— What is needed —
With the line that contains "ание мечети простояло" as the final line, return every line from the start of the data below exactly.

Saved data entries
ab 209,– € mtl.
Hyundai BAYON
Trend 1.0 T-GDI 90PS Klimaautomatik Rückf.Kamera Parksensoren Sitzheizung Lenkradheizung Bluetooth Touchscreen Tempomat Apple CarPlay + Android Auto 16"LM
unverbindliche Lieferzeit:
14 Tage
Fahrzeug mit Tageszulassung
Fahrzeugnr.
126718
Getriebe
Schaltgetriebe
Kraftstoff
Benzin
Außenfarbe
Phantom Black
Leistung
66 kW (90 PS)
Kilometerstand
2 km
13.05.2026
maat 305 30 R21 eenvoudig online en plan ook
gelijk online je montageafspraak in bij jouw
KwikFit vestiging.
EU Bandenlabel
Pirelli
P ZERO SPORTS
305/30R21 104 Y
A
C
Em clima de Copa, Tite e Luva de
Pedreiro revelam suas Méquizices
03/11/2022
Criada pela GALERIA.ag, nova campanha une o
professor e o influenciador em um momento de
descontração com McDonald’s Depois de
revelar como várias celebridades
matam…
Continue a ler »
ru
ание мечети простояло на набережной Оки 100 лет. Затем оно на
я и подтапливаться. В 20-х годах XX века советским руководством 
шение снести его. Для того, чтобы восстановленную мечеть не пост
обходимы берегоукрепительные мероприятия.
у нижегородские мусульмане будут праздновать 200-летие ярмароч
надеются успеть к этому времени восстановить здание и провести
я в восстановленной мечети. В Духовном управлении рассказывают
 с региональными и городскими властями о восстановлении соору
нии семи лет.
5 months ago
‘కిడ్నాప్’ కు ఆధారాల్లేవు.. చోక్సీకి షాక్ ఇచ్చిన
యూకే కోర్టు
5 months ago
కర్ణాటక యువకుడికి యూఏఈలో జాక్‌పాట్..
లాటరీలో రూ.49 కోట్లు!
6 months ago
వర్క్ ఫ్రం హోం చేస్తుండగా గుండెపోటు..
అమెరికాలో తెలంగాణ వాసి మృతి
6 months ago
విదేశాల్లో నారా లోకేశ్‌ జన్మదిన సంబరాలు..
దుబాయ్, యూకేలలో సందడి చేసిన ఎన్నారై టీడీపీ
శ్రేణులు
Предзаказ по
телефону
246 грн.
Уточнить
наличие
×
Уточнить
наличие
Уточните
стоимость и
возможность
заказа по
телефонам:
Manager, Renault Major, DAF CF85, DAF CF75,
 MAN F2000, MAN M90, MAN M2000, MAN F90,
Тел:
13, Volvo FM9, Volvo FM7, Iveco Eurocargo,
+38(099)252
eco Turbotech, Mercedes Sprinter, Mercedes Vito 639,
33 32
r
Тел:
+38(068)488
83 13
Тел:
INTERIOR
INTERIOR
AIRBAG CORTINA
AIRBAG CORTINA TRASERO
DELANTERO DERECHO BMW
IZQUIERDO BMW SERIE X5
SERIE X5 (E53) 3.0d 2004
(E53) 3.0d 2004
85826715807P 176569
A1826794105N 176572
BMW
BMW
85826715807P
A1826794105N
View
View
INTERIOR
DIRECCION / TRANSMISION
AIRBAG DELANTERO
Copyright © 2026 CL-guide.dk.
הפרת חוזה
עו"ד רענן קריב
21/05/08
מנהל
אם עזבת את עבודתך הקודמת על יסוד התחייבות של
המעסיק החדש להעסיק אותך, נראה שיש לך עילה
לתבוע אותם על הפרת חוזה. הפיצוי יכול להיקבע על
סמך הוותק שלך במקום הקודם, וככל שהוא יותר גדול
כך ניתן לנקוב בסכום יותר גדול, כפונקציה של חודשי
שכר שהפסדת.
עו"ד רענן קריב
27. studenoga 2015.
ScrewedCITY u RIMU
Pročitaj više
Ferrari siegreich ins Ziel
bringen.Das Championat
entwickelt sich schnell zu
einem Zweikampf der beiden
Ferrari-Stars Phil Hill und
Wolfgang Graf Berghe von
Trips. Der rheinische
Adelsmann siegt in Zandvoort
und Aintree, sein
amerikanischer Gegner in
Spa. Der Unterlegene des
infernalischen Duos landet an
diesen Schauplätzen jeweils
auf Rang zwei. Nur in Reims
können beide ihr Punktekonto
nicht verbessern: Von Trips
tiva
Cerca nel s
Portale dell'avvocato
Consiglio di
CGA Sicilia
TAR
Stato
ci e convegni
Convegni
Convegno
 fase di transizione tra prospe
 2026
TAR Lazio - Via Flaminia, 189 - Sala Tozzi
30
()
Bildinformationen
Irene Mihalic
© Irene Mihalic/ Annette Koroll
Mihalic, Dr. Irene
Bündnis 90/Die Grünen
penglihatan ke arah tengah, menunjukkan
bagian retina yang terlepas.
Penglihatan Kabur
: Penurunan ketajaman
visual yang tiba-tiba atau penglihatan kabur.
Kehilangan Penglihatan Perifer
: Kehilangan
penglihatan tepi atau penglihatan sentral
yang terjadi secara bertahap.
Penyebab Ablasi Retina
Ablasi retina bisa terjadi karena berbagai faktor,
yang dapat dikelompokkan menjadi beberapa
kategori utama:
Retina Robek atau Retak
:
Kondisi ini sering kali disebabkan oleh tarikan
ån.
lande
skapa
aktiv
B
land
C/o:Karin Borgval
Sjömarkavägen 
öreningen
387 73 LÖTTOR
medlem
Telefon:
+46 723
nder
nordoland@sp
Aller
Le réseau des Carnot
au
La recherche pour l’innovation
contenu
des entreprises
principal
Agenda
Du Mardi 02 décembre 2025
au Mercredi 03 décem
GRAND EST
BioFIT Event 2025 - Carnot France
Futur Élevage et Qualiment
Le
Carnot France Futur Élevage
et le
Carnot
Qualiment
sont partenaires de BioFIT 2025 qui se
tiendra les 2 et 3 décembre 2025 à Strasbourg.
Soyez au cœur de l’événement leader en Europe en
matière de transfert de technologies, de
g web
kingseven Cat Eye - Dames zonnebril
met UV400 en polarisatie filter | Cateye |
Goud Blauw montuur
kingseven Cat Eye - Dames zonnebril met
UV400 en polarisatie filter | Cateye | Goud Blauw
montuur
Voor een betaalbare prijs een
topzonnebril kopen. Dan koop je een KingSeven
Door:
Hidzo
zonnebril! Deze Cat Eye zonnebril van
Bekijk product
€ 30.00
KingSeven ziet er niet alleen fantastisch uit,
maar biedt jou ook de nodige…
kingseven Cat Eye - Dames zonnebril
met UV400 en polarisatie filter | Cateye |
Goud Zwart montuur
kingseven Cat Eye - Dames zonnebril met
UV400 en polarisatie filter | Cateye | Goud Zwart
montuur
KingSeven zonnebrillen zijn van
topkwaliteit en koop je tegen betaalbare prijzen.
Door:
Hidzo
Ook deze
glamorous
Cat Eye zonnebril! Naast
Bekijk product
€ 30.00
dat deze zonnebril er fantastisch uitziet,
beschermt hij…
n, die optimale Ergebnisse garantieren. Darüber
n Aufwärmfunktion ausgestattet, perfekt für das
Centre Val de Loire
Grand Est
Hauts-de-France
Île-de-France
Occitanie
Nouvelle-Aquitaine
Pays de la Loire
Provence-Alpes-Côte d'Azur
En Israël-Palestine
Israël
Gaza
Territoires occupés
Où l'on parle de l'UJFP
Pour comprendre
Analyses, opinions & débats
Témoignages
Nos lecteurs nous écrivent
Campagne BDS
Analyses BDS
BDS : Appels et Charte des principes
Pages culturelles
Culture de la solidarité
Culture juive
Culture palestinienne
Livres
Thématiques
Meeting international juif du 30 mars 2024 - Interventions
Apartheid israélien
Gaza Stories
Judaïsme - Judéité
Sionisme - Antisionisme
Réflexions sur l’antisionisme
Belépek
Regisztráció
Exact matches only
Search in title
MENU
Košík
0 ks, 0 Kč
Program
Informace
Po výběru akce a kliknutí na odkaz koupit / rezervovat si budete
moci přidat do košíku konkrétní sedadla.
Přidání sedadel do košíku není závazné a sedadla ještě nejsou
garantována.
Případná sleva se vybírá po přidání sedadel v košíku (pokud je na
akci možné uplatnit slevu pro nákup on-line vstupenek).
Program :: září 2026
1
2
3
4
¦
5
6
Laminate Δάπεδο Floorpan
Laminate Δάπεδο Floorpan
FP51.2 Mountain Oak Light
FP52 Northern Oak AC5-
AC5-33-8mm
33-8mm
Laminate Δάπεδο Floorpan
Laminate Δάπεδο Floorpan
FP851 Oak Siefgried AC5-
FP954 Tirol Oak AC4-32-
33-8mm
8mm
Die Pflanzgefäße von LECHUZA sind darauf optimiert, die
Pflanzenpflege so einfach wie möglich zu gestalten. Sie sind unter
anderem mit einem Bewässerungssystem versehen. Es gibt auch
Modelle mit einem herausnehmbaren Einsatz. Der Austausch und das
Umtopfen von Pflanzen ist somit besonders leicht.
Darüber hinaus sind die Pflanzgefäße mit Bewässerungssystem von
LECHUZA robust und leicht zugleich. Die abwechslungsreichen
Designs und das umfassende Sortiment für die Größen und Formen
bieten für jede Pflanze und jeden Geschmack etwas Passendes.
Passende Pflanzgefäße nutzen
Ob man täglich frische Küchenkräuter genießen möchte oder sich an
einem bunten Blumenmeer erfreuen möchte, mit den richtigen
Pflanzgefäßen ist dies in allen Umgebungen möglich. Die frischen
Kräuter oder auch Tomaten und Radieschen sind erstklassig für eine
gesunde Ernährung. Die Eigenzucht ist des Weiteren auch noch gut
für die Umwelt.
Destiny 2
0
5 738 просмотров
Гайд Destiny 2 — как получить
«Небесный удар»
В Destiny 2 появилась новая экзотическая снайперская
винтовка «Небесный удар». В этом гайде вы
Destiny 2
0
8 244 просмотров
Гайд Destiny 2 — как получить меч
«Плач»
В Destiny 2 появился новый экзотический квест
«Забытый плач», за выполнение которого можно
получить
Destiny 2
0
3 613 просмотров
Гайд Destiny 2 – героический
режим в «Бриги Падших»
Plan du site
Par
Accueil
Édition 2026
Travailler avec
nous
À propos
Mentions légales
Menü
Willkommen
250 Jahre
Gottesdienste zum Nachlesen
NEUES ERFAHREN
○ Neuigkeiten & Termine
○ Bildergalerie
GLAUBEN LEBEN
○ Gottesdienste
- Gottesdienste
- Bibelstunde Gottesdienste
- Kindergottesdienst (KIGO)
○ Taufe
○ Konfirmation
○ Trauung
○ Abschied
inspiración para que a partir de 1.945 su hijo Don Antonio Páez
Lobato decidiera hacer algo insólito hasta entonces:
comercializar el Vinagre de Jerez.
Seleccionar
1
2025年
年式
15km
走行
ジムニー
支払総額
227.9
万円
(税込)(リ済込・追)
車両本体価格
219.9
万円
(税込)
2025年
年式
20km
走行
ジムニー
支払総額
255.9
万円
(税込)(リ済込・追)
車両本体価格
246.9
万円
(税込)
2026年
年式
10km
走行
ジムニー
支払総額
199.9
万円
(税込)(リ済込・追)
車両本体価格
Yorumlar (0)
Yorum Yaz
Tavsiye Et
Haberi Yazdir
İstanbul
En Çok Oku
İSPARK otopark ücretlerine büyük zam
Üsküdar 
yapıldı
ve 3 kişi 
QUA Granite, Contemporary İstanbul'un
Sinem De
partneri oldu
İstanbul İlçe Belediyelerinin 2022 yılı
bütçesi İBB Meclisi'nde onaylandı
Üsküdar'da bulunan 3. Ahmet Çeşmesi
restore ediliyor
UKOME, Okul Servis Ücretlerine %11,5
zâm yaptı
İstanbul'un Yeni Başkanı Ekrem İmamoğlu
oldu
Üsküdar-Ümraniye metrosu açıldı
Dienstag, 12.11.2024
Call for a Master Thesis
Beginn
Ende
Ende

— Solved problem —
ab 209,– € mtl.
Hyundai BAYON
Trend 1.0 T-GDI 90PS Klimaautomatik Rückf.Kamera Parksensoren Sitzheizung Lenkradheizung Bluetooth Touchscreen Tempomat Apple CarPlay + Android Auto 16"LM
unverbindliche Lieferzeit:
14 Tage
Fahrzeug mit Tageszulassung
Fahrzeugnr.
126718
Getriebe
Schaltgetriebe
Kraftstoff
Benzin
Außenfarbe
Phantom Black
Leistung
66 kW (90 PS)
Kilometerstand
2 km
13.05.2026
maat 305 30 R21 eenvoudig online en plan ook
gelijk online je montageafspraak in bij jouw
KwikFit vestiging.
EU Bandenlabel
Pirelli
P ZERO SPORTS
305/30R21 104 Y
A
C
Em clima de Copa, Tite e Luva de
Pedreiro revelam suas Méquizices
03/11/2022
Criada pela GALERIA.ag, nova campanha une o
professor e o influenciador em um momento de
descontração com McDonald’s Depois de
revelar como várias celebridades
matam…
Continue a ler »
ru
ание мечети простояло на набережной Оки 100 лет. Затем оно на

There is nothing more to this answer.